● Work to complete: Check each line of the records below and collect those holding "just".

= = = = =

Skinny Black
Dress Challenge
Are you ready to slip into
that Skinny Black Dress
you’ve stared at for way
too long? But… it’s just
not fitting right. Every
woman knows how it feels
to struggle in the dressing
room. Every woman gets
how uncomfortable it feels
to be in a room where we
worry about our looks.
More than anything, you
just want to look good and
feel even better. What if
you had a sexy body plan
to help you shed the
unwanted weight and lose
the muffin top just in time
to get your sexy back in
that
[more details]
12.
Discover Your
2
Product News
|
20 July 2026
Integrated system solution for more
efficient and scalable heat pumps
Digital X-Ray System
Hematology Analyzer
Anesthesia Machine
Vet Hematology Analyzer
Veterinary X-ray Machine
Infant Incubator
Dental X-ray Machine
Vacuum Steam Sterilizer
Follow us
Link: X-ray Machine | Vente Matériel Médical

= = = = =

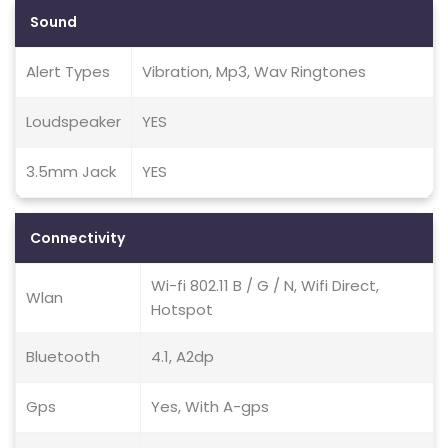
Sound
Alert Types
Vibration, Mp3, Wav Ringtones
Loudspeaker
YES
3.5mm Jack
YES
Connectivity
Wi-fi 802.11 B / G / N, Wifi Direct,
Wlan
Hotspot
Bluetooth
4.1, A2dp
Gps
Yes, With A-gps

= = = = =

● Answer section:
too long? But… it’s just
just want to look good and
the muffin top just in time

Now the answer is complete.